==== ENTRIES PROVIDED

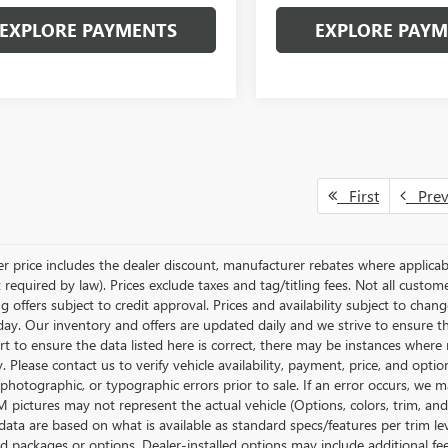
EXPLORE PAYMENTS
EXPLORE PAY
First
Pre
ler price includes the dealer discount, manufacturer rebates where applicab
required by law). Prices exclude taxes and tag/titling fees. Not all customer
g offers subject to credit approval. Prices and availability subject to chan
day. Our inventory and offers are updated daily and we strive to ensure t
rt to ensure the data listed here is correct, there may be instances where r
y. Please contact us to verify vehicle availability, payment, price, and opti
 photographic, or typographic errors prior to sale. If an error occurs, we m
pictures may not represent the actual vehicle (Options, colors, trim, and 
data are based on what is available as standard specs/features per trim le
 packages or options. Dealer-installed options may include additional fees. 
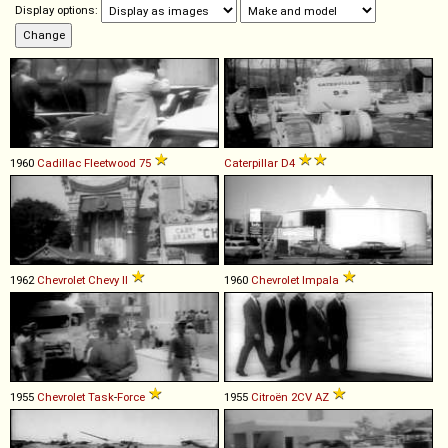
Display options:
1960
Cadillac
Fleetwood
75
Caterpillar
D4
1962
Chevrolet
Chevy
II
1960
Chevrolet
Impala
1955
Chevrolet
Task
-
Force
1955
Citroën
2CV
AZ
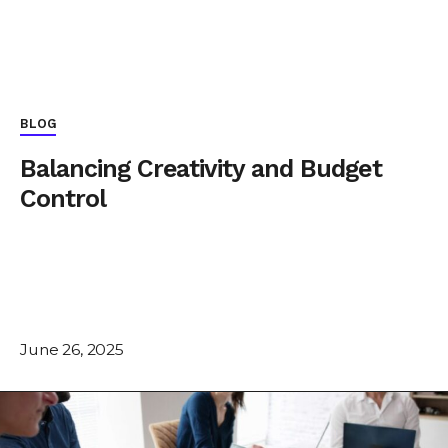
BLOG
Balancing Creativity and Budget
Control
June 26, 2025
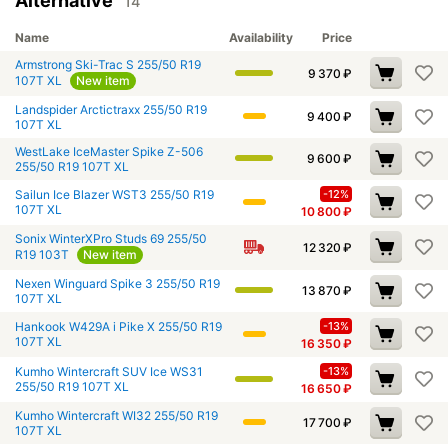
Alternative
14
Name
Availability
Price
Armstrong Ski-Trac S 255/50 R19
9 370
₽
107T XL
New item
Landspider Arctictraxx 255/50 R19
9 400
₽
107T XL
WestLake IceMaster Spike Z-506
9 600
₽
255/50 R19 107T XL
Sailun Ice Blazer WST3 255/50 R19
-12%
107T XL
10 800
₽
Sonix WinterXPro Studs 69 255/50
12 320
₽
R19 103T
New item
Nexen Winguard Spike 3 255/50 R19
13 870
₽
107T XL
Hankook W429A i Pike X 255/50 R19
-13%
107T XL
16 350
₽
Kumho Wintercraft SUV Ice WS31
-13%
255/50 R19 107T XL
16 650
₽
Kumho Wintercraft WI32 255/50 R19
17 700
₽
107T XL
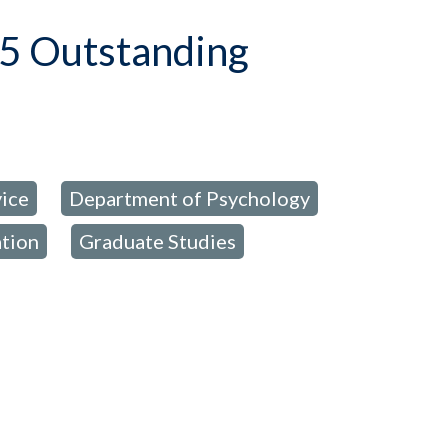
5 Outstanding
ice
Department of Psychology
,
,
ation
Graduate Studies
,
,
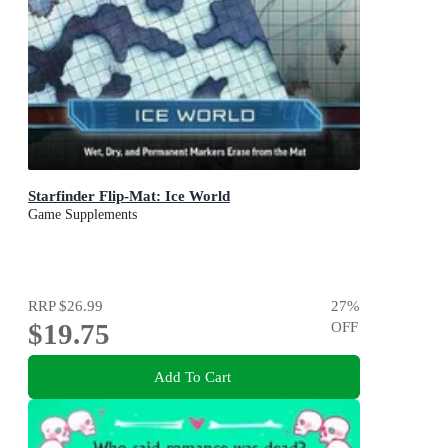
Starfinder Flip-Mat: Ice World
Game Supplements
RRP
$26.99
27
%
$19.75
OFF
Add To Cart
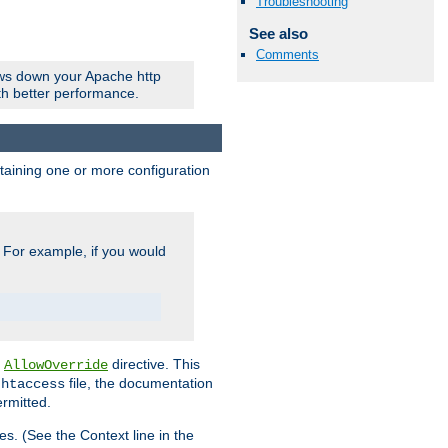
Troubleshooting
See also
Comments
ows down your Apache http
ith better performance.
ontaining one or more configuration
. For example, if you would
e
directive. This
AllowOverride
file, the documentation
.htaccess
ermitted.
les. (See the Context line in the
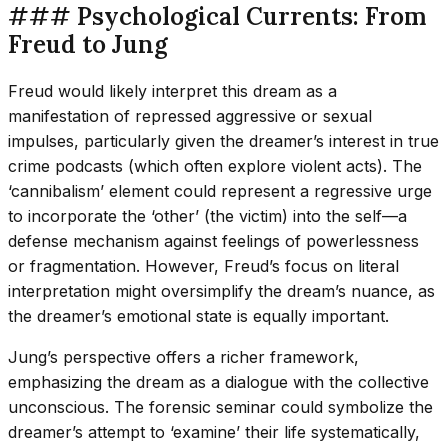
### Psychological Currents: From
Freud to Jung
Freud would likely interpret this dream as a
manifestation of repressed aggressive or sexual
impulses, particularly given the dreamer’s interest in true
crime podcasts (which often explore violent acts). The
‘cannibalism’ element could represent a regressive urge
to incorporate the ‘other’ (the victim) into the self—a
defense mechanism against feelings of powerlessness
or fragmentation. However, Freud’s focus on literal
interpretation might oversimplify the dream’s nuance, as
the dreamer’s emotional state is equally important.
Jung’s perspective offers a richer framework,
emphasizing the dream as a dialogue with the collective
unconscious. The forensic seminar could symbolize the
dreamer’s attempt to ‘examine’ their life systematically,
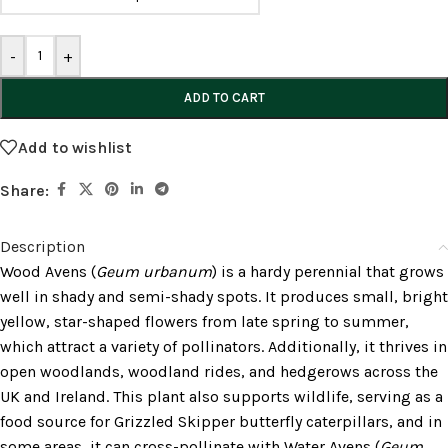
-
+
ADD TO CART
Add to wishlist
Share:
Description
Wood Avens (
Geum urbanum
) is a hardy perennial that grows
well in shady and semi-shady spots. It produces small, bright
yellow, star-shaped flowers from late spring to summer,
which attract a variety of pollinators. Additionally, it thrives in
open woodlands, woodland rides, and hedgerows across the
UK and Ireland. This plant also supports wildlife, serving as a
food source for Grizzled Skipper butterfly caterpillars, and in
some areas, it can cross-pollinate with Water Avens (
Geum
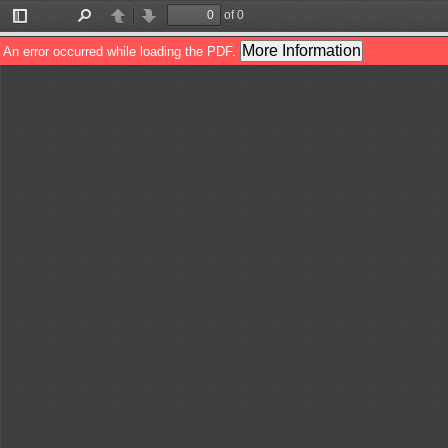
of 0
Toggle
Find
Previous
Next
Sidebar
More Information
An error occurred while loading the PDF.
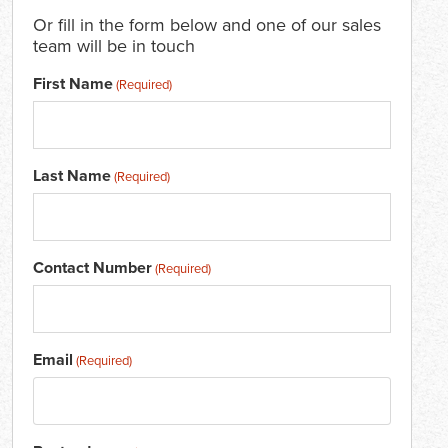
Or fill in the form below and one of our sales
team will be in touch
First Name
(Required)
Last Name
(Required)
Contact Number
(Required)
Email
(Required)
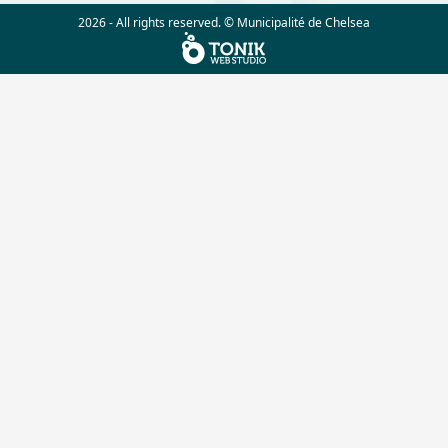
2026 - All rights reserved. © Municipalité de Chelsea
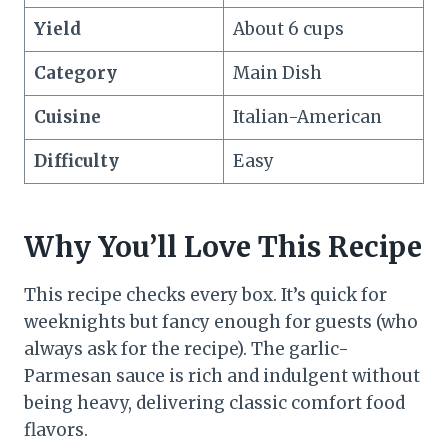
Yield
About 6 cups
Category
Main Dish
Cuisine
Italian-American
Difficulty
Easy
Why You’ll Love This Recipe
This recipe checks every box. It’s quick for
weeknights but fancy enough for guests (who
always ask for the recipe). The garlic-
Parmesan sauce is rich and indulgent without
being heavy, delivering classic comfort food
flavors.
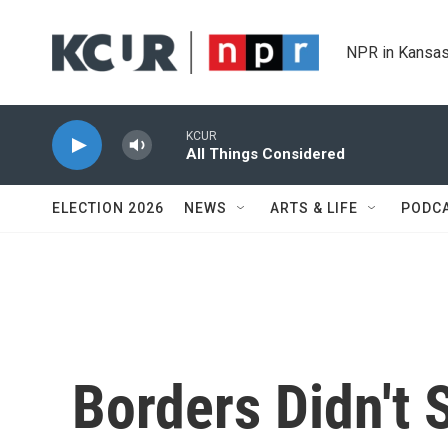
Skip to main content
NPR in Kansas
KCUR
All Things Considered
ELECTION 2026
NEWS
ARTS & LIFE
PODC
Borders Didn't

========
==== ENTRIES PROVIDED

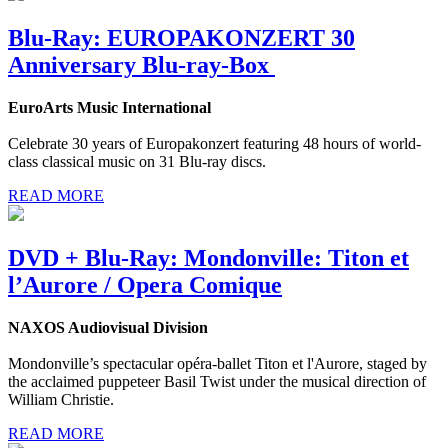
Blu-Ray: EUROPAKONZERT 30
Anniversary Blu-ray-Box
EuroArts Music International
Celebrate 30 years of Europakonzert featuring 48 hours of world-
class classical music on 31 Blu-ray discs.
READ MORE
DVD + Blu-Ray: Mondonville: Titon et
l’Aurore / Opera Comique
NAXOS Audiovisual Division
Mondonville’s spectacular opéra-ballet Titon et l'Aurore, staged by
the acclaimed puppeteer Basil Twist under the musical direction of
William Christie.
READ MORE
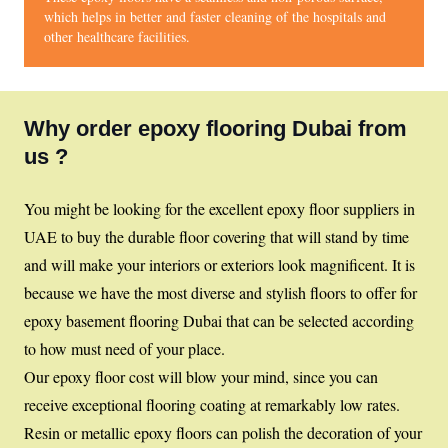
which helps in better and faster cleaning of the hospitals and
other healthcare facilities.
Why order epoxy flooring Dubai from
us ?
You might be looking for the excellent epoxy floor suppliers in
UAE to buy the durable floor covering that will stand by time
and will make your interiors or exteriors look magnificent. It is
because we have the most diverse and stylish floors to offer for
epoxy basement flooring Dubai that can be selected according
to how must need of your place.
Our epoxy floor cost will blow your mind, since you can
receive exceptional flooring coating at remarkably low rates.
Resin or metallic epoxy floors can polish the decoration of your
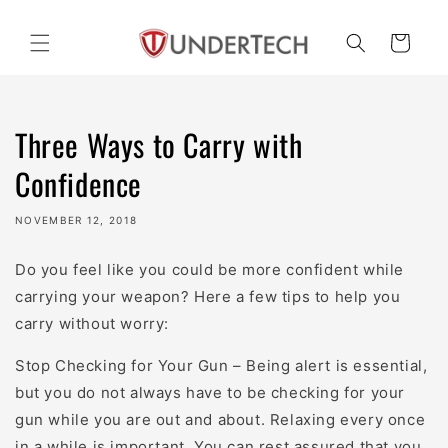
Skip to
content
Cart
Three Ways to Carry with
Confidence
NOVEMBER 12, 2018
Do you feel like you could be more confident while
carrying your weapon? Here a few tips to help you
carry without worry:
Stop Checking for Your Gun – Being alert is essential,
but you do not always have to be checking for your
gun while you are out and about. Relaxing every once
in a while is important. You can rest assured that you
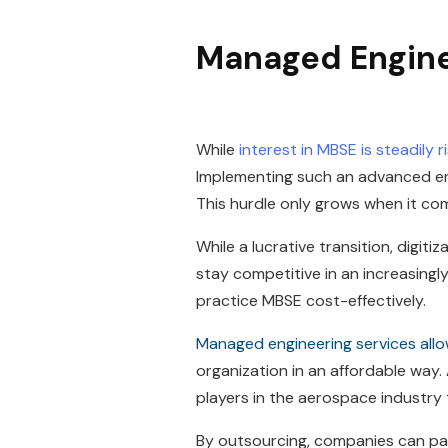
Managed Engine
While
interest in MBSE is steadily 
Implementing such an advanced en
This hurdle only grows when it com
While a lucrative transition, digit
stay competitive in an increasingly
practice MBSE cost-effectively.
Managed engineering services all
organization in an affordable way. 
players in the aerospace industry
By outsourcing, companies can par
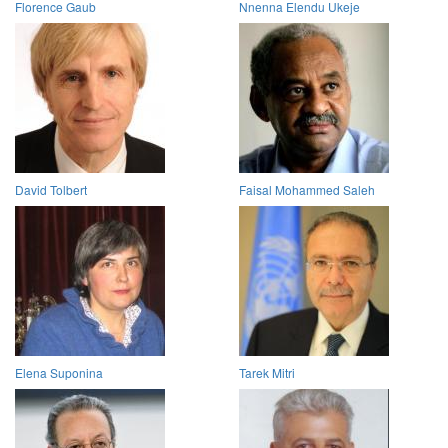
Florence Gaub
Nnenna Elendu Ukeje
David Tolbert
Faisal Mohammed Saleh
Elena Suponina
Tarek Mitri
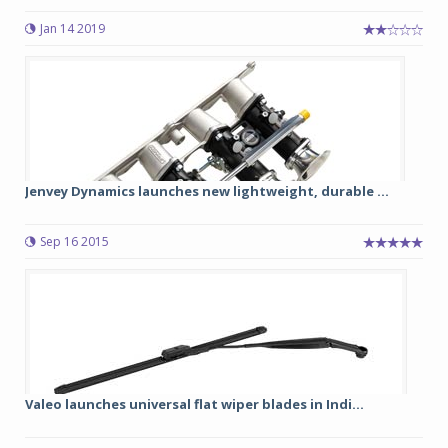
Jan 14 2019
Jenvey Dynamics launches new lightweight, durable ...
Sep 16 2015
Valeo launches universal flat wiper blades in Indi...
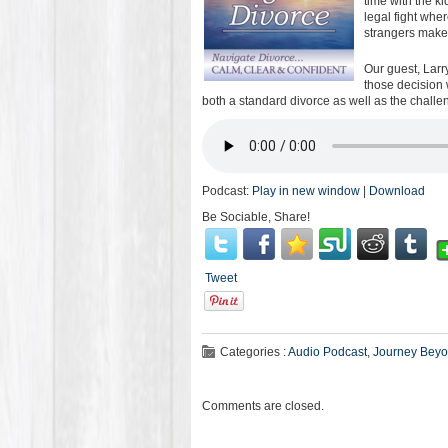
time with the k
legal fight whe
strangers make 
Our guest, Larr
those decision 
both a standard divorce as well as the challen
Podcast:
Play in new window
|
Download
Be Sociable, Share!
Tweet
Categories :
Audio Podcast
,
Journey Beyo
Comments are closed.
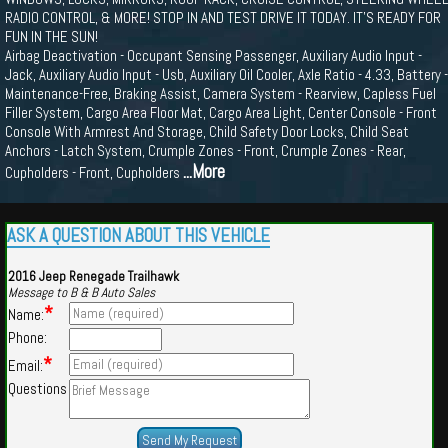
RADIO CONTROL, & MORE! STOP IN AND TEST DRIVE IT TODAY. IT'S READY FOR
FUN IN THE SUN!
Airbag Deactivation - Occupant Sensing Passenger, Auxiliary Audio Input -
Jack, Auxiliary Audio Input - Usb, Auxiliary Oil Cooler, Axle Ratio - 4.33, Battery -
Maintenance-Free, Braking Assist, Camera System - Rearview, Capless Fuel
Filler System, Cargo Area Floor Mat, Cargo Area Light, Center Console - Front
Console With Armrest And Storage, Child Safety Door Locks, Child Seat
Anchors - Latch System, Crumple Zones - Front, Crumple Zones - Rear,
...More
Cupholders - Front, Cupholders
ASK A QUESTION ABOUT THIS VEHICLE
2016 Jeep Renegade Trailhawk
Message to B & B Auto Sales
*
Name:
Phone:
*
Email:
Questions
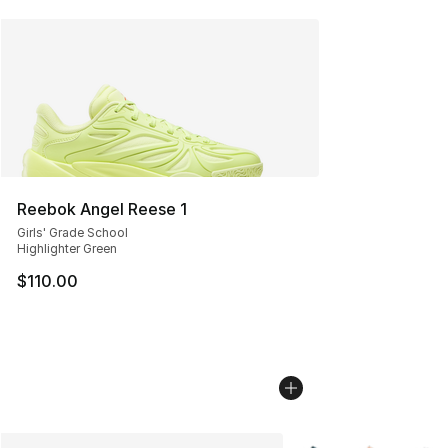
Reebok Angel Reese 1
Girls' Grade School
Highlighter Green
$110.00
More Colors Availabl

========

#### [ABOUT THIS TASK]
Answer with one number only: how many lines above contain the word "that".

#### [THE COMPLETED TASK]
4